[What to produce]
Copy out the lines beginning at the one with "ainda no ano passado e deve ser pago ao" and ending at the last line of the data, both included; pictures stay out.

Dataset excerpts
# # # # #

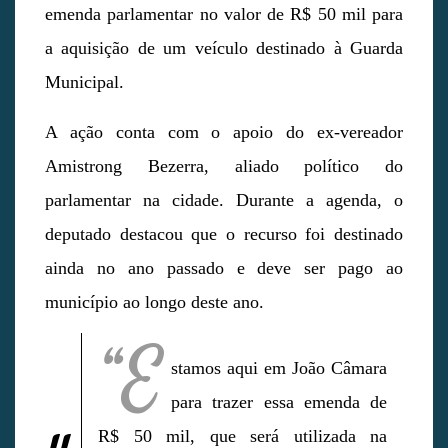
emenda parlamentar no valor de R$ 50 mil para
a aquisição de um veículo destinado à Guarda
Municipal.
A ação conta com o apoio do ex-vereador
Amistrong Bezerra, aliado político do
parlamentar na cidade. Durante a agenda, o
deputado destacou que o recurso foi destinado
ainda no ano passado e deve ser pago ao
município ao longo deste ano.
“E
stamos aqui em João Câmara
para trazer essa emenda de
R$ 50 mil, que será utilizada na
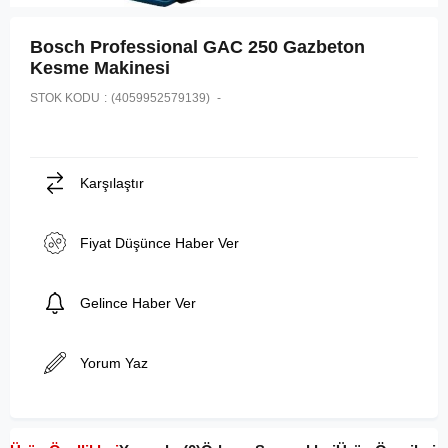
Bosch Professional GAC 250 Gazbeton
Kesme Makinesi
STOK KODU
(4059952579139)
Karşılaştır
Fiyat Düşünce Haber Ver
Gelince Haber Ver
Yorum Yaz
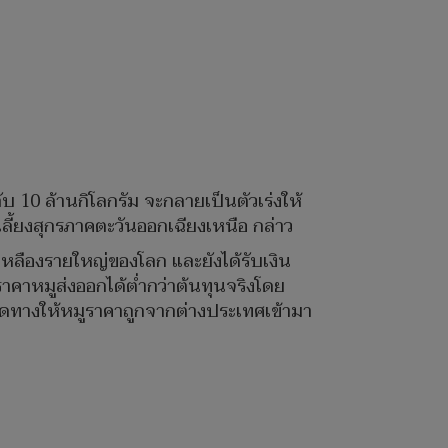
 10 ล้านกิโลกรัม จะกลายเป็นตัวเร่งให้
ลี้ยงสุกรภาคตะวันออกเฉียงเหนือ กล่าว
วเหลืองรายใหญ่ของโลก และยังได้รับเงิน
ราคาหมูส่งออกได้ต่ำกว่าต้นทุนจริงโดย
ปิดทางให้หมูราคาถูกจากต่างประเทศเข้ามา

# # # # #

[Result of this exercise]
ainda no ano passado e deve ser pago ao
município ao longo deste ano.
“E
stamos aqui em João Câmara
para trazer essa emenda de
R$ 50 mil, que será utilizada na
Bosch Professional GAC 250 Gazbeton
Kesme Makinesi
STOK KODU
(4059952579139)
Karşılaştır
Fiyat Düşünce Haber Ver
Gelince Haber Ver
Yorum Yaz
 10 ล้านกิโลกรัม จะกลายเป็นตัวเร่งให้
ลี้ยงสุกรภาคตะวันออกเฉียงเหนือ กล่าว
วเหลืองรายใหญ่ของโลก และยังได้รับเงิน
ราคาหมูส่งออกได้ต่ำกว่าต้นทุนจริงโดย
ปิดทางให้หมูราคาถูกจากต่างประเทศเข้ามา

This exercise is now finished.